October 18 was Persons Day in Canada. It marks the date when women were recognized as persons under Canadian law.
A lot has changed for Canadian and American women in the past eighty years. Our rights and our ability to access those rights have increased. The question is, have our workplaces adjusted to reflect those changes?
According to the recently released Shriver Report, the answer to that question is a resounding no. The report, authored by First Lady of California Maria Shriver and the Center for American Progress, documents the fact that in 2009, for the first time in history, women will make up half of all U.S. workers. Mothers are the primary breadwinners or co-breadwinners in nearly two-thirds of American families. And that, states the report, creates a “woman’s nation that changes everything”.
The problem is that neither society nor most of our workplaces have instituted the kinds of fundamental changes needed to support this new reality. Increasing numbers of workers are juggling work, child care and elder care responsibilities. The report found that a majority of both women and men want more flexibility at work. It also found that a majority of individuals are not getting that flexibility and further, that they are afraid to ask for it.
When I interviewed Jane Sillberg, former HR Director of Intuit Canada for my book Road to Respect: Path to Profit, she told me that one of the practices that supports Intuit’s consistently high level of employee engagement is respect for the whole person. “In the 70’s and 80s I often heard leave your personal life at the door. That makes no sense to me. We don’t just tolerate personal lives, we embrace them. If your child gets sick in the middle of the day what can you do? We don’t worry about which day off they access. We say how can we help? We want them to deal with the situation and come back to work comfortable that they can be there.”

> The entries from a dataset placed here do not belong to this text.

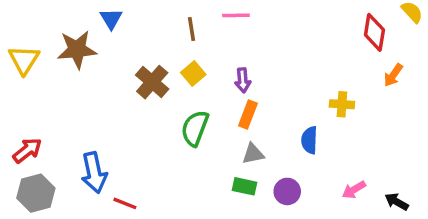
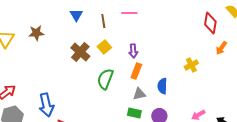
blue triangle: (111, 19) -> (76, 15), moved
brown star: (77, 50) -> (36, 33), size x0.7
yellow cross: (342, 104) -> (191, 65), turned -32
blue semicircle: (309, 140) -> (162, 86), moved

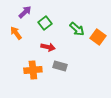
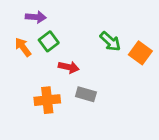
purple arrow: (25, 12) -> (36, 17), turned 48
green square: (45, 23) -> (49, 41), moved

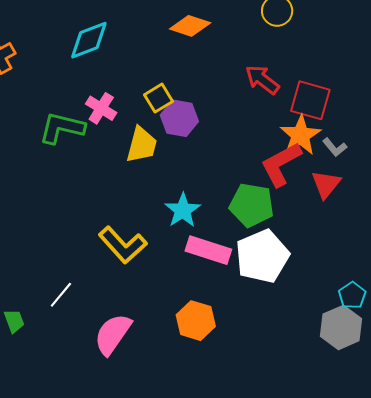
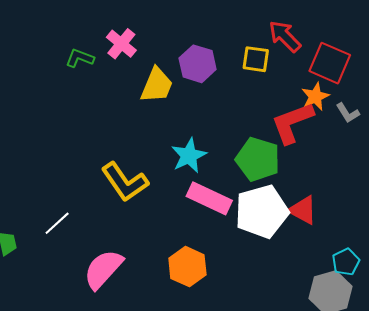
yellow square: (158, 98) -> (256, 59), moved, turned 32
green L-shape: (62, 128) -> (80, 58), size x0.6
orange star: (300, 135) -> (315, 97), size x0.7
red triangle: (326, 184) -> (303, 210), moved, turned -48

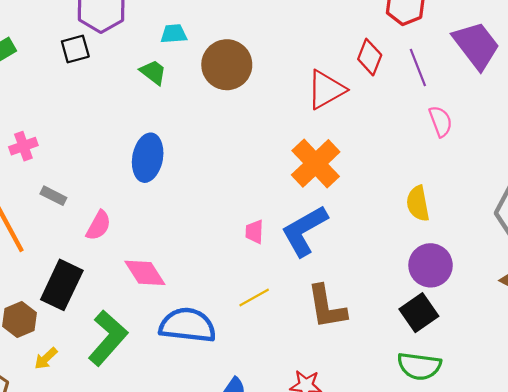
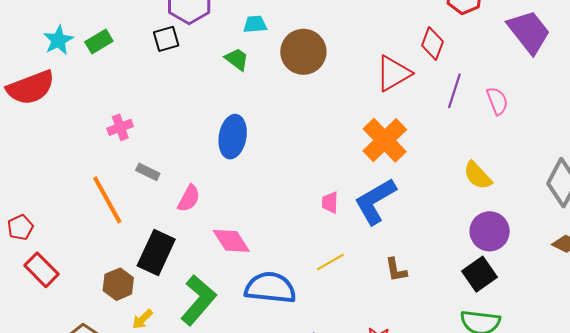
purple line: (418, 67) -> (454, 91), moved, turned 40
yellow semicircle: (418, 203) -> (478, 175), turned -32
brown L-shape: (327, 307) -> (396, 270), size x0.6

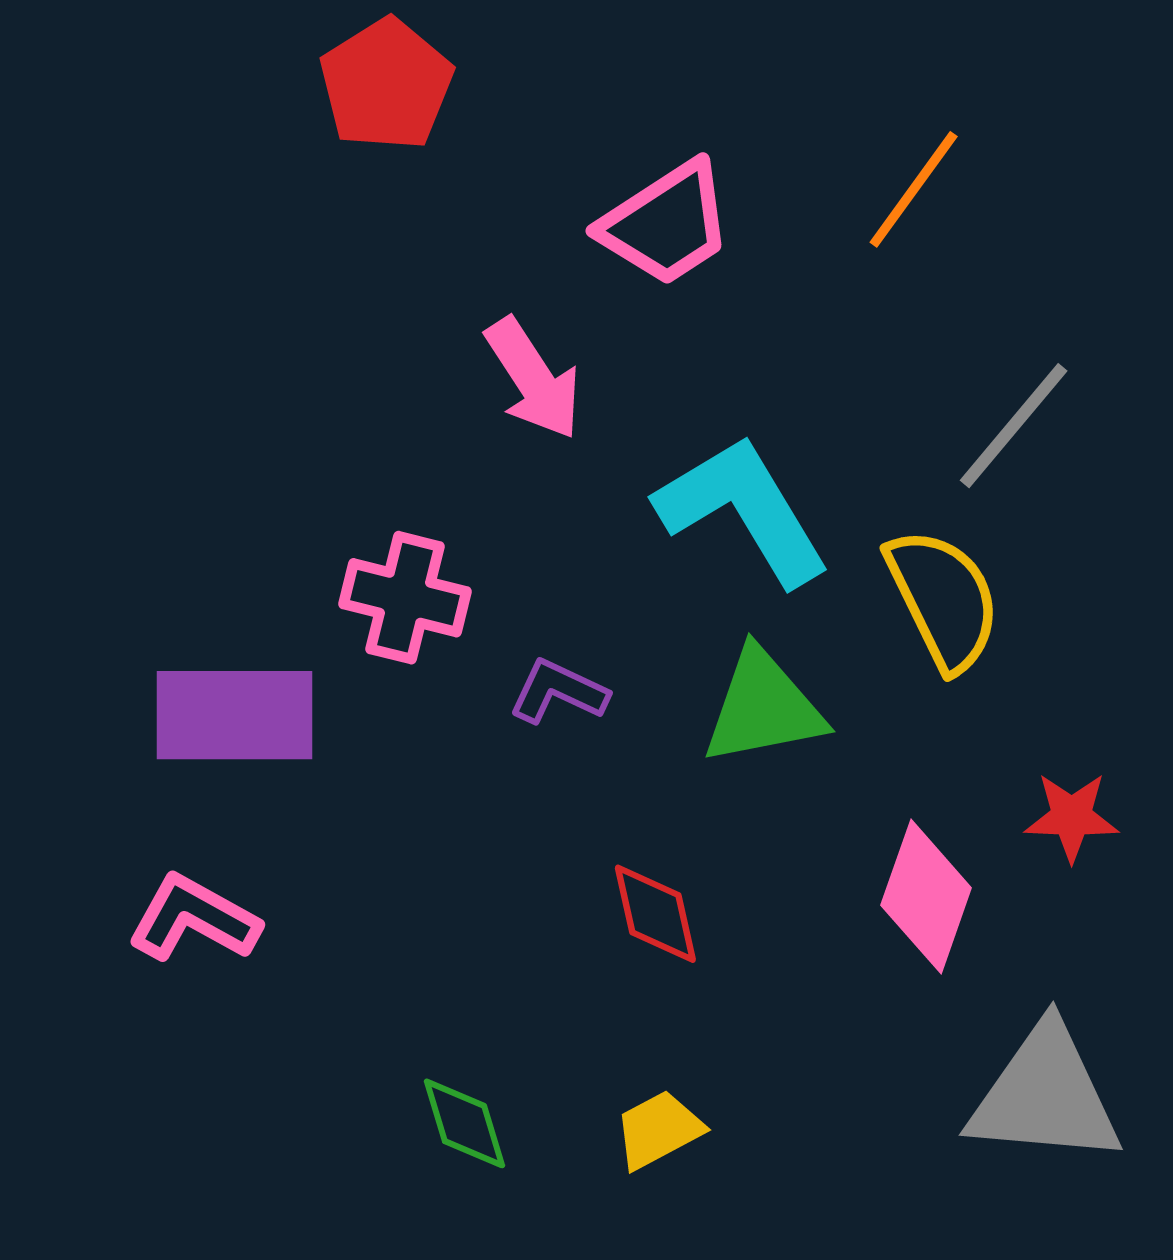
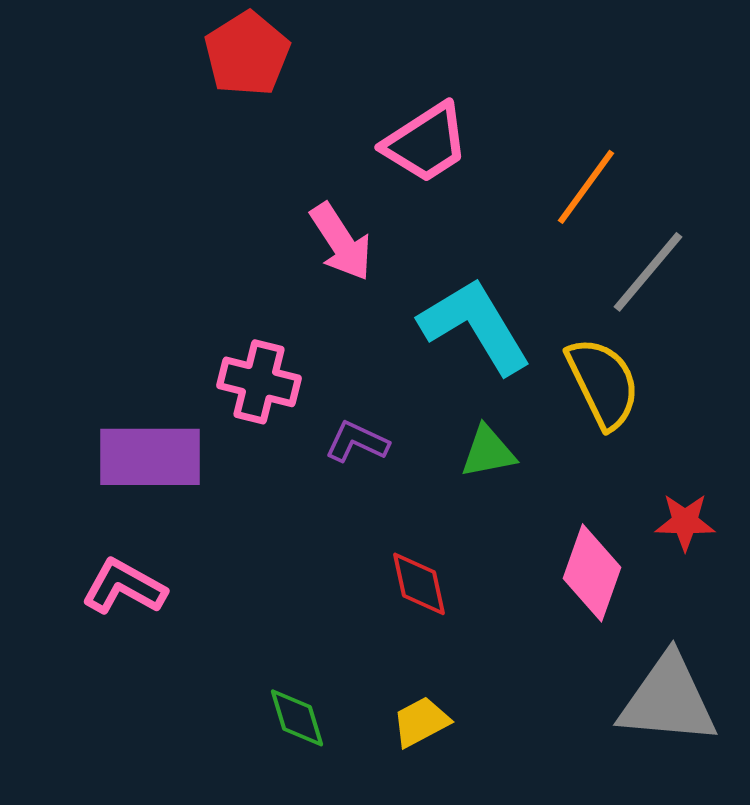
orange line: (914, 189) -> (586, 187), moved
green triangle: (763, 707) -> (488, 452), size x0.7

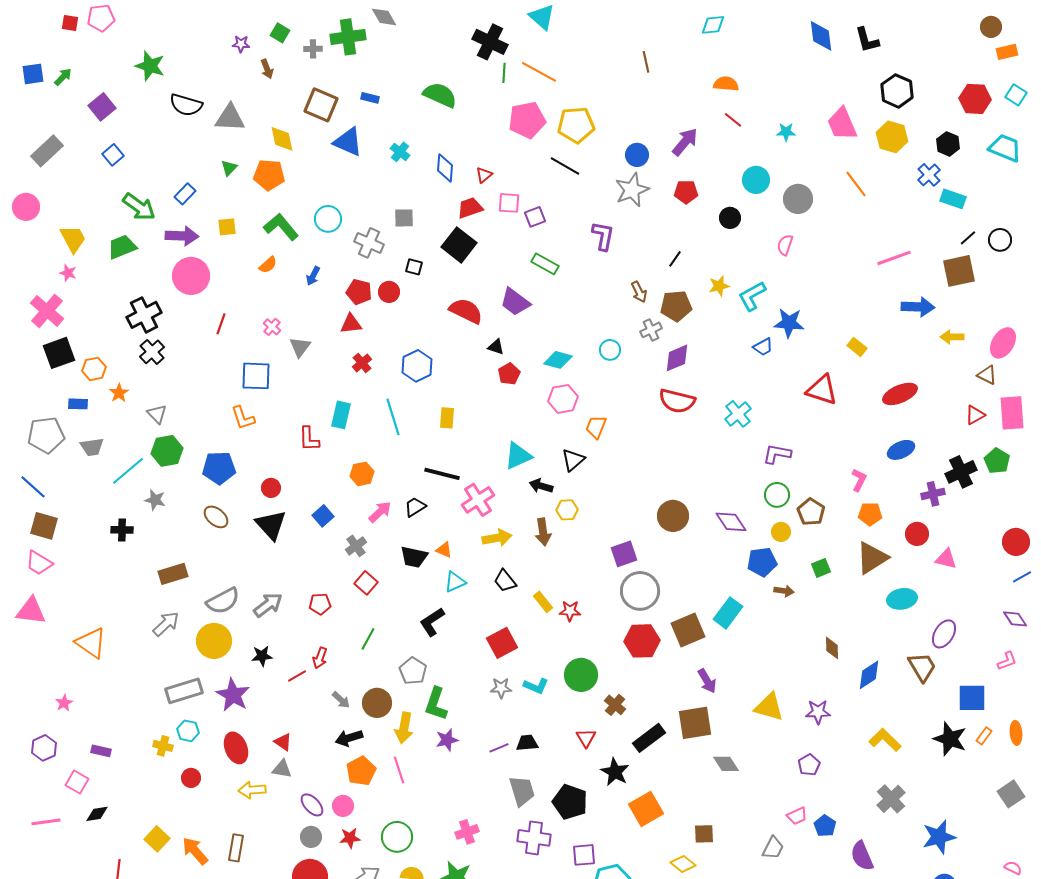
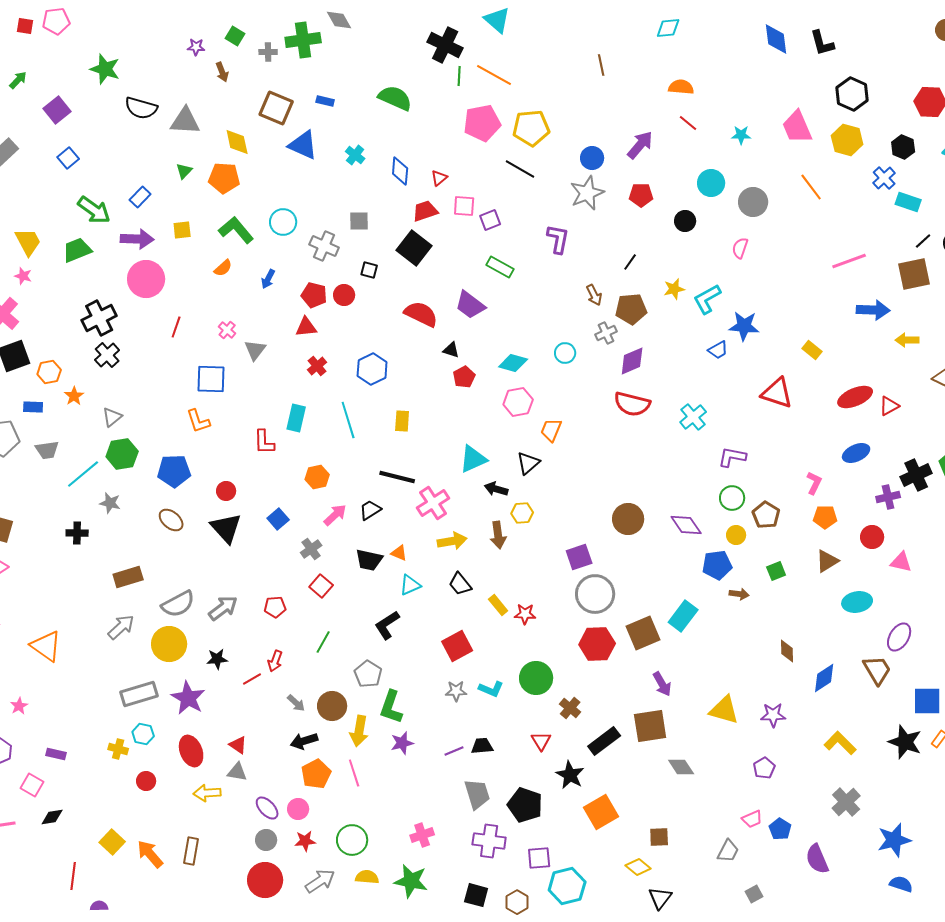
gray triangle: (157, 414) -> (112, 417), turned 35
red triangle: (975, 415) -> (889, 406), moved
brown triangle: (872, 558) -> (827, 561), size x0.7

As First Lady Michelle Obama has said, “If you are worried about your children, you can’t breath”. Workplaces that want engaged and focused employees must create workplace cultures that respect the whole person. A respectful workplace culture supports and empowers employees by creating a safe environment where employees feel safe to speak up. Now is the time to start the conversation with employees, both women and men, to determine what policies and practices need to shift in order to demonstrate respect to the whole person and allow each employee to be focused, committed and productive at work.
Employers need to realize that our personal lives do impact how engaged we are at work and easing those concerns, when possible, increases employee engagement and satisfaction.